Trudeau Authorizes Bank Accounts Frozen for Social Media Posts in Support of Freedom Protests – Canadian Civil Liberties Association Denounce Decision 

February 14, 2022 | Sundance | 634 Comments

The triggering of an official invocation of the Canadian Emergency Measures Act to eliminate protests is stunning.  Using the Emergency Act to target individual citizens in Canada, and their bank accounts, is yet again another level of astonishing. RESOURCES:

♦ Emergency Act HERE ♦ Summary Justification of Act HERE

♦ Press Release HERE ♦ Finance Minister Statement HERE

The Canadian Civil Liberties Association has announced their opposition to the government declaration:

I am carefully reviewing the details of the authorization because according to the public statements by Prime Minister Justin Trudeau and Finance Minister Chrystia Freeland, they have authorized banks, financial institutions and insurance carriers to suspend the accounts of Canadian citizens based on their social media postings.

Yes, you read that correctly.   Support of “blockades and/or occupations” are specifically noted.

Anyone in Canada (individual or business) who supports or “furthers” the Freedom Convoy or Freedom Protest on Facebook, Instagram, Twitter or any other social media platform, is a target to have their bank accounts frozen and insurance policies nullified.

But wait, it gets worse.

Not only are people subject to get their bank accounts frozen, but the decision also to freeze the accounts is entirely up to the reviewer, and the reviewer is protected by the government from civil liability for their decision.

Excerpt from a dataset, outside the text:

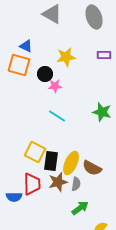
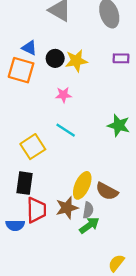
black circle: (45, 74) -> (55, 58), moved
yellow square: (35, 152) -> (33, 147), moved, turned 30
black rectangle: (51, 161) -> (25, 183), moved
green arrow: (80, 208) -> (89, 225), moved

Support” and “affiliated with” are loosely defined, and as a result a guy delivering pizzas to an Ottawa “occupation” truckdriver is also running the risk of seeing his bank account frozen simply for providing the food.  I can see why the Canadian Civil Liberties Assocation would take issue with this declaration.

A banking employee who does not like the politics of a customer as revealed by a review of their social media postings, and merely “suspects” the account holder of supporting or furthering the action, can -without any liability- block the bank accounts of any customer or account holder; and they do not need to provide an explanation.

Review this statement carefully (emphasis mine):

Freeland …”the government is issuing an order with immediate effect, under the Emergencies Act, authorizing Canadian financial institutions to temporarily cease providing financial services where the institution suspects that an account is being used to further the illegal blockades and occupations. This order covers both personal and corporate accounts.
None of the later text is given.